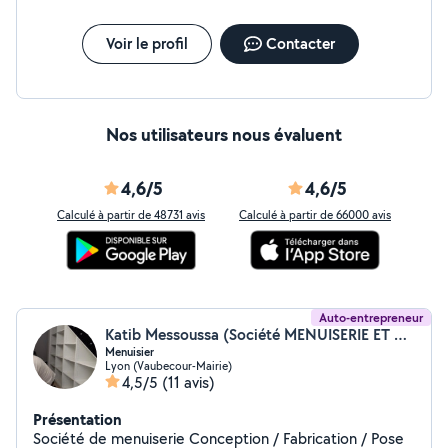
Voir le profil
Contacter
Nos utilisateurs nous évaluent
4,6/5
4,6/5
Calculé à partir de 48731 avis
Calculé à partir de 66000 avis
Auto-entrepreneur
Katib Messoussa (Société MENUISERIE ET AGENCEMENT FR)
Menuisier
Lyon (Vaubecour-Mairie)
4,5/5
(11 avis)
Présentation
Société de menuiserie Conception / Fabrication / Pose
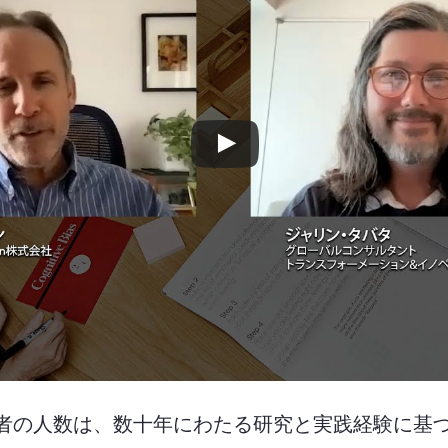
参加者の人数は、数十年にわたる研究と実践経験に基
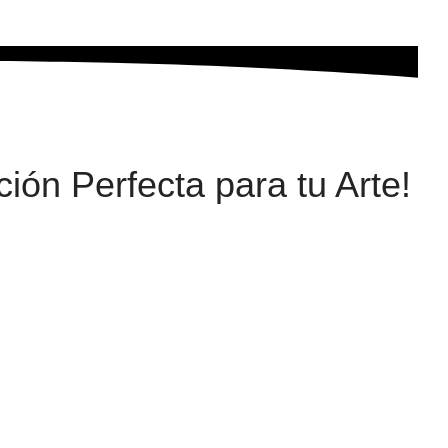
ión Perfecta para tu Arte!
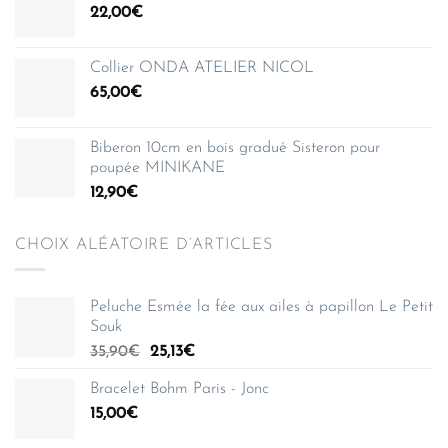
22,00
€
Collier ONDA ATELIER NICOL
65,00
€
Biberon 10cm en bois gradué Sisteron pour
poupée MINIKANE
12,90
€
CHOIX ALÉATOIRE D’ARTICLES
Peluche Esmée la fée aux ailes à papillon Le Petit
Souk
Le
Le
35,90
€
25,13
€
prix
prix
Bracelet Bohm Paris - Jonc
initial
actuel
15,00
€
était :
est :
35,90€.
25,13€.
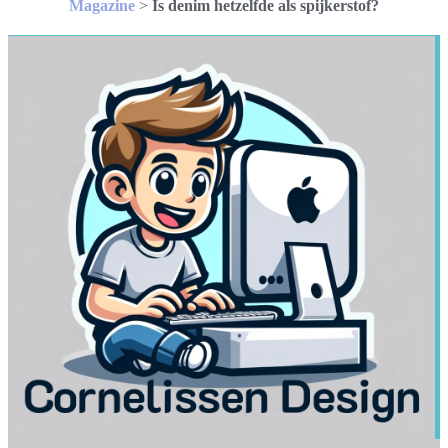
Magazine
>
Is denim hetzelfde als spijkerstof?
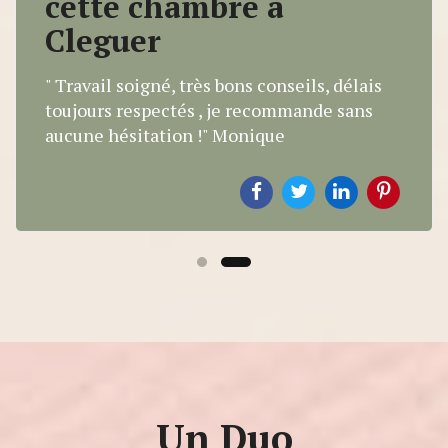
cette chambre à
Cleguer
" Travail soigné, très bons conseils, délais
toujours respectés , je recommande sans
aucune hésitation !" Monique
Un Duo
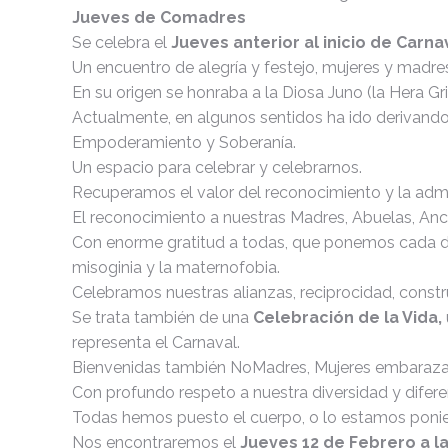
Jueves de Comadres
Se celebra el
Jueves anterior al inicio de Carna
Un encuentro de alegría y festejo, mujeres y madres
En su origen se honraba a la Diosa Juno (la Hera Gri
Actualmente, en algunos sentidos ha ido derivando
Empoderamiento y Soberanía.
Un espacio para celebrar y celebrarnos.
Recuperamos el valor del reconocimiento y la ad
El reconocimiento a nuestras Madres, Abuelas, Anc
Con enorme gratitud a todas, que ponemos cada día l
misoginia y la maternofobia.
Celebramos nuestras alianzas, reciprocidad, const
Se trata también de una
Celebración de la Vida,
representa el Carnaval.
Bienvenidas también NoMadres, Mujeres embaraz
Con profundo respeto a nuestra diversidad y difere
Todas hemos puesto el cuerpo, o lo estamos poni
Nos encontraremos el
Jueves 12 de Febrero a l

#####

▶ PROBLEM DESCRIPTION:
Every line of the material above should be repeated exactly, except for the pictures.

▶ SOLUTION FOR THIS PROBLEM:
Voir le profil
Contacter
Nos utilisateurs nous évaluent
4,6/5
4,6/5
Calculé à partir de 48731 avis
Calculé à partir de 66000 avis
Auto-entrepreneur
Katib Messoussa (Société MENUISERIE ET AGENCEMENT FR)
Menuisier
Lyon (Vaubecour-Mairie)
4,5/5
(11 avis)
Présentation
Société de menuiserie Conception / Fabrication / Pose
参加者の人数は、数十年にわたる研究と実践経験に基
ión Perfecta para tu Arte!
22,00
€
Collier ONDA ATELIER NICOL
65,00
€
Biberon 10cm en bois gradué Sisteron pour
poupée MINIKANE
12,90
€
CHOIX ALÉATOIRE D’ARTICLES
Peluche Esmée la fée aux ailes à papillon Le Petit
Souk
Le
Le
35,90
€
25,13
€
prix
prix
Bracelet Bohm Paris - Jonc
initial
actuel
15,00
€
était :
est :
35,90€.
25,13€.
Magazine
>
Is denim hetzelfde als spijkerstof?
cette chambre à
Cleguer
" Travail soigné, très bons conseils, délais
toujours respectés , je recommande sans
aucune hésitation !" Monique
Un Duo
Jueves de Comadres
Se celebra el
Jueves anterior al inicio de Carna
Un encuentro de alegría y festejo, mujeres y madres
En su origen se honraba a la Diosa Juno (la Hera Gri
Actualmente, en algunos sentidos ha ido derivando
Empoderamiento y Soberanía.
Un espacio para celebrar y celebrarnos.
Recuperamos el valor del reconocimiento y la ad
El reconocimiento a nuestras Madres, Abuelas, Anc
Con enorme gratitud a todas, que ponemos cada día l
misoginia y la maternofobia.
Celebramos nuestras alianzas, reciprocidad, const
Se trata también de una
Celebración de la Vida,
representa el Carnaval.
Bienvenidas también NoMadres, Mujeres embaraz
Con profundo respeto a nuestra diversidad y difere
Todas hemos puesto el cuerpo, o lo estamos poni
Nos encontraremos el
Jueves 12 de Febrero a l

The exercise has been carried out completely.